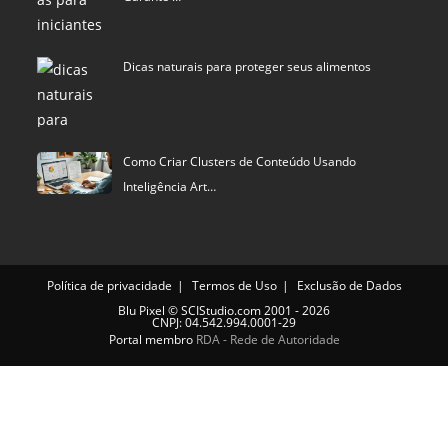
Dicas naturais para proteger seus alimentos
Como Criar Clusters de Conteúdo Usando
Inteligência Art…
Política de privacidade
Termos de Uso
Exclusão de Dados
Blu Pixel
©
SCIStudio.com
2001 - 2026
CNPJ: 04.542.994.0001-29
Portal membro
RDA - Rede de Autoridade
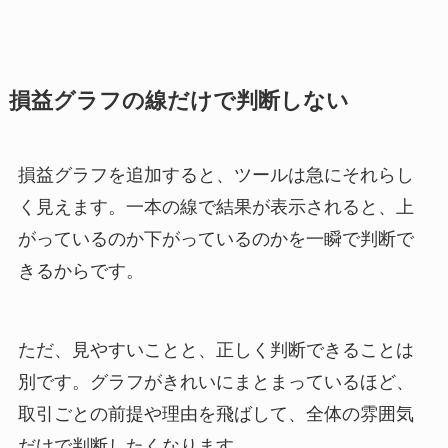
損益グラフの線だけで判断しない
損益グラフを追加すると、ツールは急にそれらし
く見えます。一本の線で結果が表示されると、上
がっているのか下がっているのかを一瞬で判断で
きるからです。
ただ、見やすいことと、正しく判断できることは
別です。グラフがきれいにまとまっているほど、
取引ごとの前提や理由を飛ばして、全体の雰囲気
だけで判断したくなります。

EXERCISE PROMPT.
Quote exactly, and only, the lines from the one containing "Política de privacidade" through the last line of the records above, both included; leave out any pictures.

SOLUTION FOR THIS TASK.
Política de privacidade
Termos de Uso
Exclusão de Dados
Blu Pixel
©
SCIStudio.com
2001 - 2026
CNPJ: 04.542.994.0001-29
Portal membro
RDA - Rede de Autoridade
損益グラフの線だけで判断しない
損益グラフを追加すると、ツールは急にそれらし
く見えます。一本の線で結果が表示されると、上
がっているのか下がっているのかを一瞬で判断で
きるからです。
ただ、見やすいことと、正しく判断できることは
別です。グラフがきれいにまとまっているほど、
取引ごとの前提や理由を飛ばして、全体の雰囲気
だけで判断したくなります。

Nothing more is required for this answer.